The Russian journalist who currently lives in San Francisco says the threat she is talking about does not come from the leadership of the KPRF, which remains quite loyal to the Kremlin, but rather “genuine convinced supporters of the rebirth of ‘a red project,” most of whom are quite young.

She points to three reasons for the emergence of this group as a threat to Putin. First, many Russians are “sincerely nostalgic for Soviet times” because then they received “a social package which did not depend on their personal efforts, abilities and achievements” and because they never fit in to a market economy.

Second, Kirillova continues, “the current authorities have not offered [such people] a model of the future.” The Kremlin has put out propaganda memes like “the Russian world” and “a special path of development,” but its supporters haven’t given them much “specific content.” Instead, they have idealized not the future but the past – and the past is the Soviet Union.

Third, the Soviet past, as Sergey Kara-Murza of the Center for the Study of Crisis Society, argues, “corresponds to “the deep cultural code of Russians and thus ‘Soviet’ and ‘Russian’ are in fact synonyms” in the minds of many.
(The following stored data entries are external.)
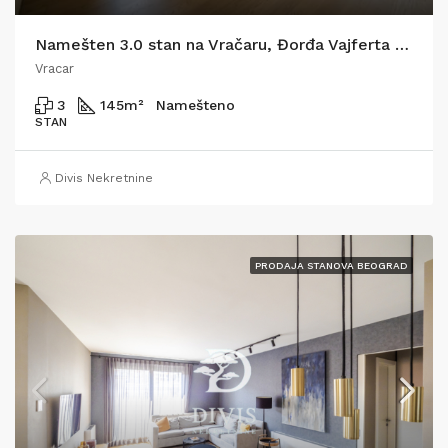
Namešten 3.0 stan na Vračaru, Đorđa Vajferta 145m2
Vracar
3
145
m²
Namešteno
STAN
Divis Nekretnine
PRODAJA STANOVA BEOGRAD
Others, like Vladimir Somov, have made similar points.

And fourth, the Kremlin has promoted such view of the Soviet system by “idealizing certain elements of the Soviet system in order to exploit images of the past, for strengthening the authoritarian political system and for justifying the growing ambitions of Vladimir Putin personally.”

Pro-Putin propagandists have sought to rehabilitate Stalin, the Cheka, and all those who in Soviet times sought to identify and destroy enemies foreign and domestic. Indeed, Kirillova says, the chief characteristics of the Soviet mentality have been revived with one exception – there has been no move to restore communist ideology.

As the followers of Sergey Kurginyan who are ready to come to Moscow with portraits of Stalin, any restoration of that ideology could threaten the regime because of its appeals to social justice and equality, two values at odds with those of Putin and his closest supporters in the regime.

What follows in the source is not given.